In November 2020, I made a zine out of it that is currently on view at Condominio, in Milan, Italy.
You have studied photography both in Italy and Sweden. What differences have you observed?
The two countries look at different references. Italy loves Ghirri, the tradition of landscape photography, and so do I. We rarely get out of our comfort zone, because we know we love our great cultural heritage. Sweden looks more at international artists (and supports the young ones), maybe because the Master in Photography at HDK-Valand, Gothenburg, is already an international environment. There, the educational system is very informal. I enjoyed the absence of hierarchies between us and teachers, and it’s up to you how to spend your time. My experience in Italy was the opposite, with tighter schedules and higher expectations, which can stress you out. In Sweden it’s important to have discussions within the class, sharing ideas and providing constructive criticism together. In Italy it is mostly the teacher judging, but there are exceptions. There isn’t the right recipe!
Your works show a cross-disciplinary approach to photography, intertwining it with sculpture and collage. How and why did you choose this technique?
I like to talk about my studio as a playground. There, I don’t have to take too many choices (they come next) but I can just enjoy playing. So I don’t think I chose my technique, but it just happened while I was exploring new materials. After some time, I realized it was a method that worked because it mirrored my interest in the materiality of photography and the playfulness inherent in it.
What interests you most in photography as an artistic medium?
I’m interested in its ambiguity, I never know if I trust what I look at. I’m interested in its materiality, in the fact that it looks flat but is not really. Also in its surface, which carries so many meanings, and in its flexibility, you can make it huge or super tiny. I’m interested in the democratic quality of it; it’s an accessible medium.
Together with artist Emma Sandström you have formed an artist duo Emma and Conti. How would you describe this collaboration?

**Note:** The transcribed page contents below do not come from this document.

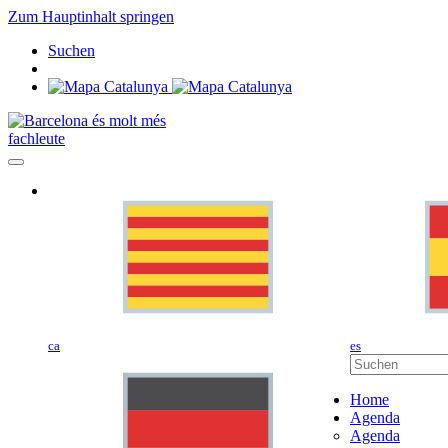
Zum Hauptinhalt springen
Suchen
fachleute
ca
es
Home
Agenda
Agenda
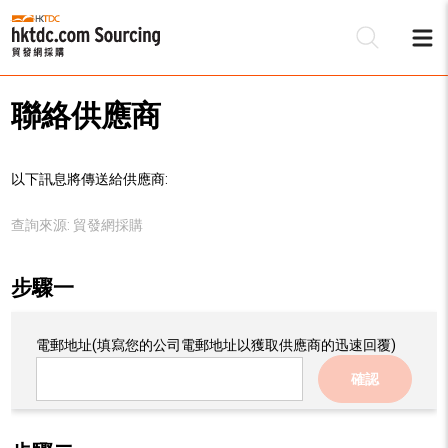
聯絡供應商
以下訊息將傳送給供應商:
查詢來源:
貿發網採購
步驟一
電郵地址
(填寫您的公司電郵地址以獲取供應商的迅速回覆)
確認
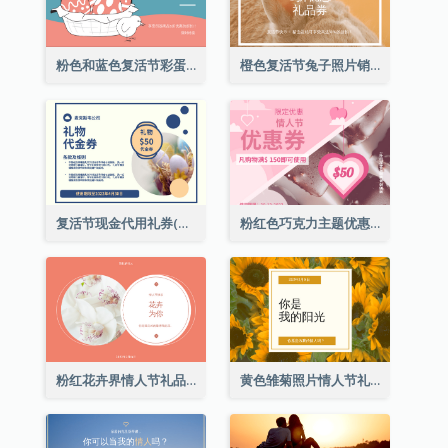
粉色和蓝色复活节彩蛋销售礼品卡
橙色复活节兔子照片销售礼品卡
复活节现金代用礼券(附使用细则)
粉红色巧克力主题优惠券
粉红花卉界情人节礼品卡
黄色雏菊照片情人节礼品卡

I’d describe it as a great workshop to produce long titles! No, kidding. We met during the Master studies in Gothenburg. We realized that we shared similar ways to work with photography, so we decided to start collaborating. As you can see in our first project I am forever realising things too late, we employ digital tools to create installation-based works dealing with the concept of materiality, exploring the perception of objects and their relationship to human history. By questioning the museums’ way of handling and presenting objects, we create collective and personal narratives inspired by cultural heritage, archives, and ephemerality.

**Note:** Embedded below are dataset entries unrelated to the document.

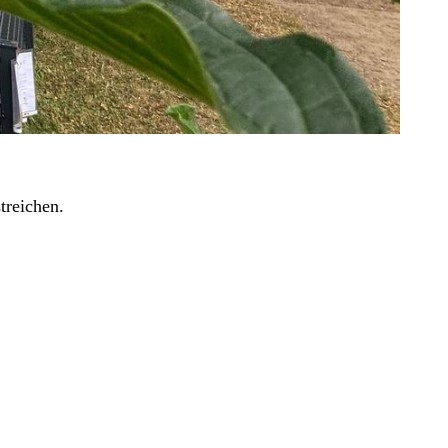
treichen.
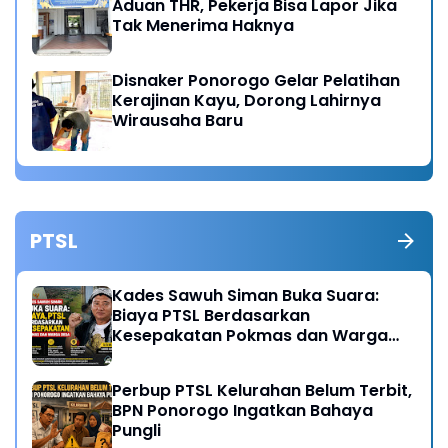
Aduan THR, Pekerja Bisa Lapor Jika
Tak Menerima Haknya
Disnaker Ponorogo Gelar Pelatihan
Kerajinan Kayu, Dorong Lahirnya
Wirausaha Baru
PTSL
Kades Sawuh Siman Buka Suara:
Biaya PTSL Berdasarkan
Kesepakatan Pokmas dan Warga
Desa
Perbup PTSL Kelurahan Belum Terbit,
BPN Ponorogo Ingatkan Bahaya
Pungli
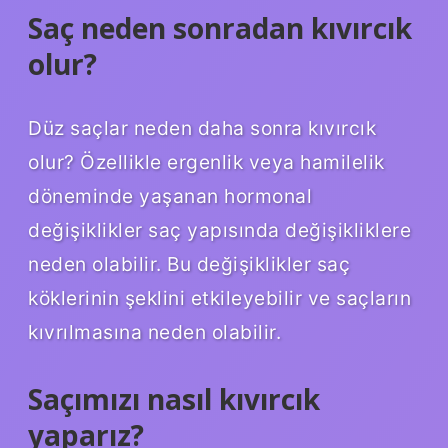
Saç neden sonradan kıvırcık
olur?
Düz saçlar neden daha sonra kıvırcık
olur? Özellikle ergenlik veya hamilelik
döneminde yaşanan hormonal
değişiklikler saç yapısında değişikliklere
neden olabilir. Bu değişiklikler saç
köklerinin şeklini etkileyebilir ve saçların
kıvrılmasına neden olabilir.
Saçımızı nasıl kıvırcık
yaparız?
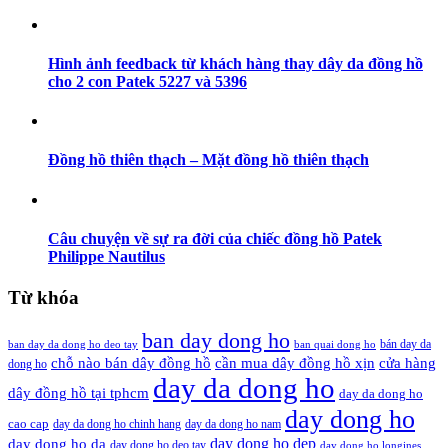
Hình ảnh feedback từ khách hàng thay dây da đồng hồ
cho 2 con Patek 5227 và 5396
Đồng hồ thiên thạch – Mặt đồng hồ thiên thạch
Câu chuyện về sự ra đời của chiếc đồng hồ Patek
Philippe Nautilus
Từ khóa
ban day dong ho
bán day da
ban day da dong ho deo tay
ban quai dong ho
cần mua dây đồng hồ xịn
chỗ nào bán dây đồng hồ
cửa hàng
dong ho
day da dong ho
dây đồng hồ tại tphcm
day da dong ho
day dong ho
cao cap
day da dong ho chinh hang
day da dong ho nam
day dong ho dep
day dong ho da
day dong ho deo tay
day dong ho longines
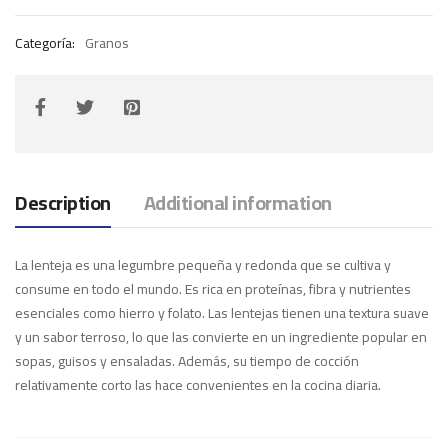
Categoría:
Granos
Description
Additional information
La lenteja es una legumbre pequeña y redonda que se cultiva y
consume en todo el mundo. Es rica en proteínas, fibra y nutrientes
esenciales como hierro y folato. Las lentejas tienen una textura suave
y un sabor terroso, lo que las convierte en un ingrediente popular en
sopas, guisos y ensaladas. Además, su tiempo de cocción
relativamente corto las hace convenientes en la cocina diaria.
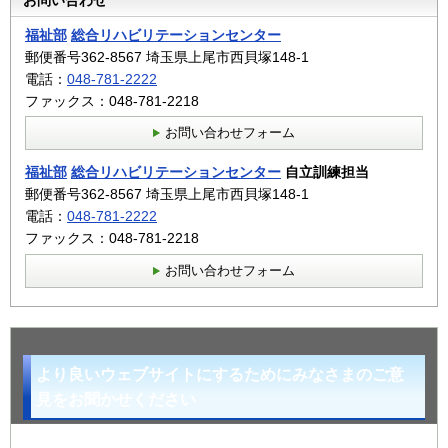
お問い合わせ
福祉部
総合リハビリテーションセンター
郵便番号362-8567 埼玉県上尾市西貝塚148-1
電話：
048-781-2222
ファックス：048-781-2218
お問い合わせフォーム
福祉部
総合リハビリテーションセンター
自立訓練担当
郵便番号362-8567 埼玉県上尾市西貝塚148-1
電話：
048-781-2222
ファックス：048-781-2218
お問い合わせフォーム
より良いウェブサイトにするためにみなさまのご意
見をお聞かせください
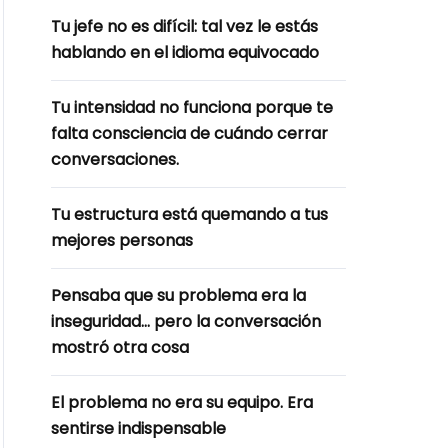
Tu jefe no es difícil: tal vez le estás
hablando en el idioma equivocado
Tu intensidad no funciona porque te
falta consciencia de cuándo cerrar
conversaciones.
Tu estructura está quemando a tus
mejores personas
Pensaba que su problema era la
inseguridad… pero la conversación
mostró otra cosa
El problema no era su equipo. Era
sentirse indispensable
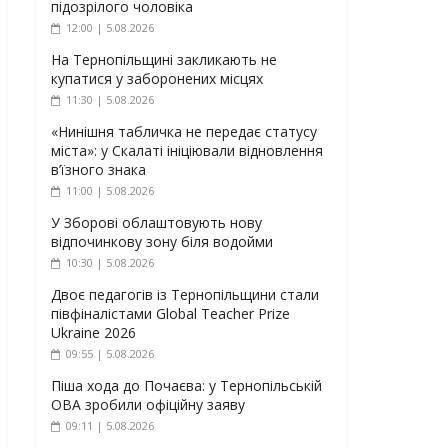
підозрілого чоловіка
12:00 | 5.08.2026
На Тернопільщині закликають не
купатися у заборонених місцях
11:30 | 5.08.2026
«Нинішня табличка не передає статусу
міста»: у Скалаті ініціювали відновлення
в’їзного знака
11:00 | 5.08.2026
У Зборові облаштовують нову
відпочинкову зону біля водойми
10:30 | 5.08.2026
Двоє педагогів із Тернопільщини стали
півфіналістами Global Teacher Prize
Ukraine 2026
09:55 | 5.08.2026
Піша хода до Почаєва: у Тернопільській
ОВА зробили офіційну заяву
09:11 | 5.08.2026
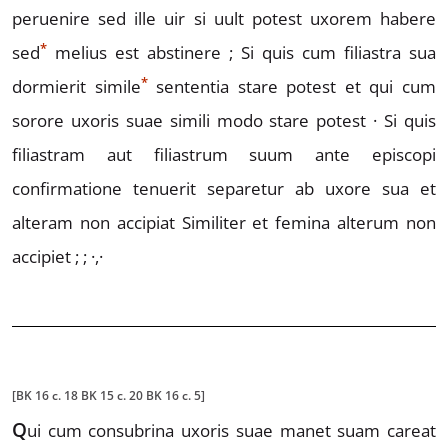
peruenire sed ille uir si uult potest uxorem habere
*
se
d
melius est abstinere ;
Si quis cum filiastra sua
*
dor
mierit simil
e
sententia stare potest et qui cum
sorore
uxoris suae simili modo stare potest ·
Si quis
filiastram
aut filiastrum suum ante episcopi
confirmatione tenu
erit separetur ab uxore sua et
alteram non accipiat
Similiter et femina alterum non
accipiet ; ; ·,·
[BK 16 c. 18 BK 15 c. 20 BK 16 c. 5]
Q
ui
cum consubrina uxoris suae manet suam ca
reat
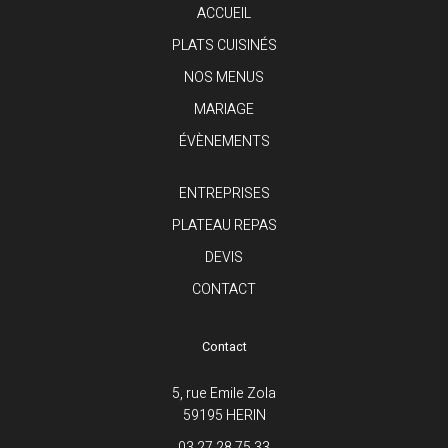
ACCUEIL
PLATS CUISINÉS
NOS MENUS
MARIAGE
ÉVÈNEMENTS
ENTREPRISES
PLATEAU REPAS
DEVIS
CONTACT
Contact
5, rue Emile Zola
59195 HERIN
03.27.28.75.33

Often artists’ practice is isolated in a studio, whereas working together is much more fun and supportive. We share responsibilities, and we always try to explore new media.
In October, we’ll exhibit at the Museum of World Culture in Genova, Italy, whereas in September we’ll be part of GIBCA Extended (Gothenburg’s biennial) with a new body of work titled The breath grows weaker by the day. So yes, we do produce long titles.
What are your creative plans for the nearest future?
During summer, I’ll be working on two exhibitions that will open later this year in Milan at Fabbrica del Vapore and Galleria San Fedele. During winter, I’ll try to escape the Swedish darkness by attending a residency in Sardinia and another one in Portugal. But I really hope to come back to Riga soon!